Quando giungono al silenzio esse sono ancora parole
e quando fanno trama e si apprestano a coesistere, sonanti
o dissonanti, pur robuste, si spezzano, cadono e si
rialzano, marciscono per rinascere e in perenne movimento
ci assaltano e lacerano. Ad un punto preciso, con le
parole esiste anche la quiete.
Luigi Monteleone
Il rapporto tra parola e musica è un rapporto
d'amore.
Ma non solo.
In dinamica conraddizione il loro destino è cercarsi,
ritrovarsi, colloquiare, stridere, confondersi.

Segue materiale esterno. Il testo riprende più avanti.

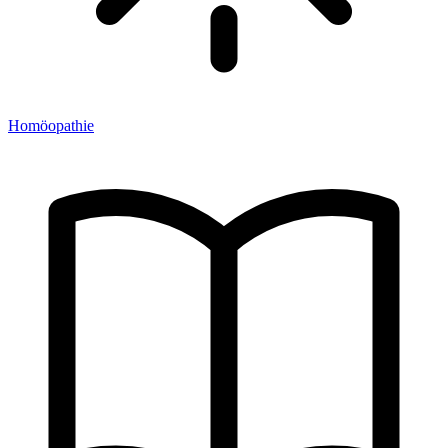
Homöopathie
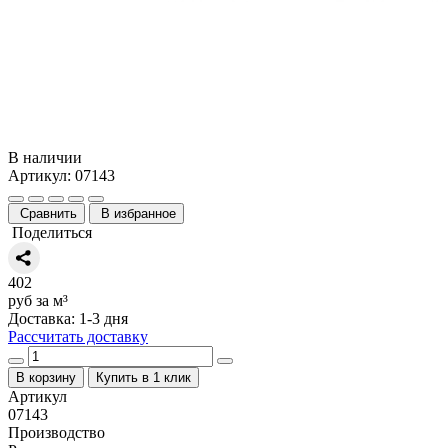
В наличии
Артикул: 07143
Сравнить
В избранное
Поделиться
402
руб за м³
Доставка: 1-3 дня
Рассчитать доставку
В корзину
Купить в 1 клик
Артикул
07143
Производство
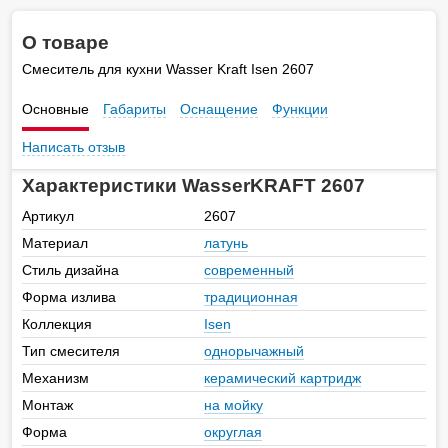
О товаре
Смеситель для кухни Wasser Kraft Isen 2607
Основные
Габариты
Оснащение
Функции
Написать отзыв
Характеристики WasserKRAFT 2607
Артикул
2607
Материал
латунь
Стиль дизайна
современный
Форма излива
традиционная
Коллекция
Isen
Тип смесителя
однорычажный
Механизм
керамический картридж
Монтаж
на мойку
Форма
округлая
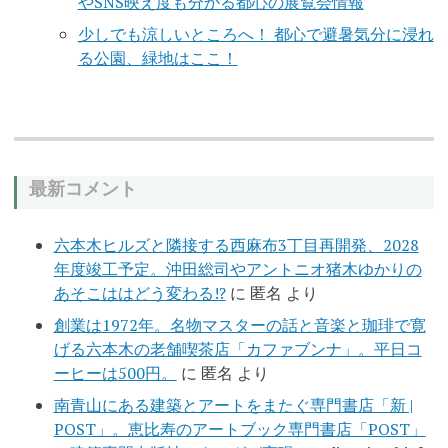
やSNS映え度も分かる都心の展覧会情報
少しでも涼しいところへ！ 都心で避暑気分に浸れ
る公園、緑地はここ！
最新コメント
六本木ヒルズと隣接する西麻布3丁目再開発、2028
年度竣工予定。沖田総司やアントニオ猪木ゆかりの
あそこははどう変わる!?
に
匿名
より
創業は1972年。名物マスターの話と音楽と珈琲で寛
げる六本木の老舗喫茶店「カファブンナ」。平日コ
ーヒーは500円。
に
匿名
より
南青山にある建築とアートをまたぐ専門書店「新 |
POST」。恵比寿のアートブック専門書店「POST」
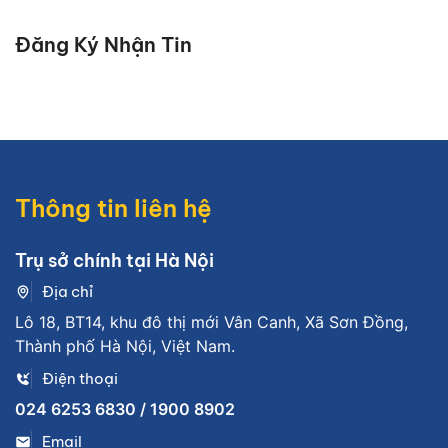
Đăng Ký Nhận Tin
Thông tin liên hệ
Trụ sở chính tại Hà Nội
Địa chỉ
Lô 18, BT14, khu đô thị mới Vân Canh, Xã Sơn Đồng,
Thành phố Hà Nội, Việt Nam.
Điện thoại
024 6253 6830 / 1900 8902
Email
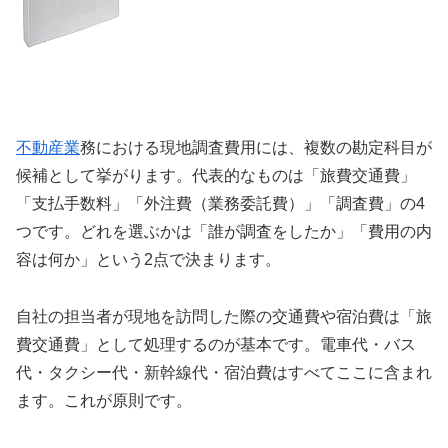
不動産業
務における現地調査費用には、複数の勘定科目が
候補として挙がります。代表的なものは「旅費交通費」
「支払手数料」「外注費（業務委託費）」「調査費」の4
つです。どれを選ぶかは「誰が調査をしたか」「費用の内
容は何か」という2点で決まります。
自社の担当者が現地を訪問した際の交通費や宿泊費は「旅
費交通費」として処理するのが基本です。電車代・バス
代・タクシー代・新幹線代・宿泊費はすべてここに含まれ
ます。これが原則です。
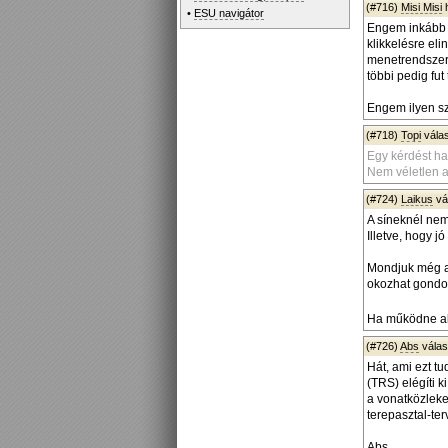
(#716)
Misi Misi
h
•
ESU navigátor
Engem inkább a
klikkelésre eli
menetrendszerű
többi pedig fut
Engem ilyen sz
(#718)
Topi
vála
Egy kérdést ha
Nem véletlen 
(#724)
Laikus
vá
A síneknél nem
Illetve, hogy j
Mondjuk még az
okozhat gondot
Ha működne ak
(#726)
Abs
vála
Hát, ami ezt tu
(TRS) elégíti k
a vonatközleke
terepasztal-te
Abs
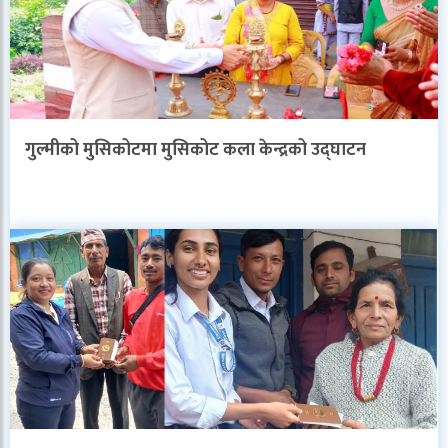
गुल्मीको मुसिकोटमा मुसिकोट कला केन्द्रको उद्घाटन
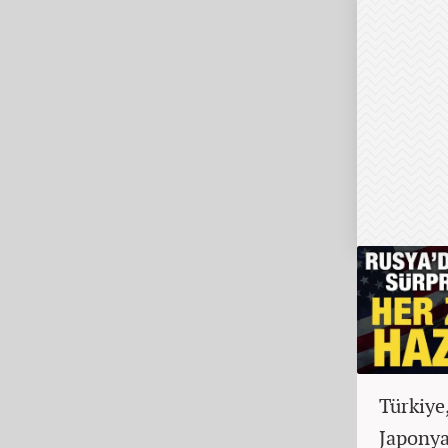
Türkiye
Japonya 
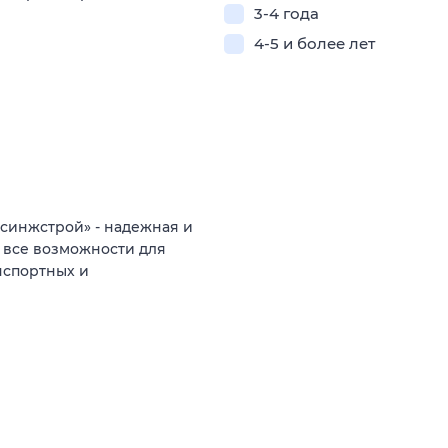
3-4 года
4-5 и более лет
синжстрой» - надежная и
 все возможности для
нспортных и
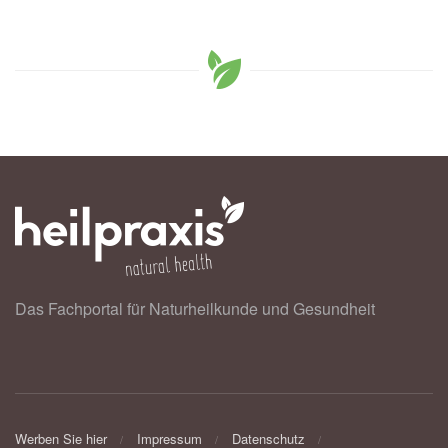
Das Fachportal für Naturheilkunde und Gesundheit
Werben Sie hier
Impressum
Datenschutz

Rispettare la musica, rispettare la parola, non come
due atleti in forsennata ricerca di reciproci primati,
ma come due momenti vitali alla ricerca di calore, di
esaltazione generosa, di gioia.
Le parole di Luigi Monteleone si scagliano o galleggiano
su tessuti sonori, in essi si con-fondono e da essi
emergono con prepotenza. Nell'alternarsi di parole crude,
forti, violente e parole intime, quasi inconfessabili
dell'autore, è racchiuso un luogo (Dolo e la
riviera del Brenta) e un tempo (tra il '40 e il '70).
Ironia, realtà, poesia, violenza, le parole sanno
dirle.
A questo gioco la musica non si sottrae. Anzi.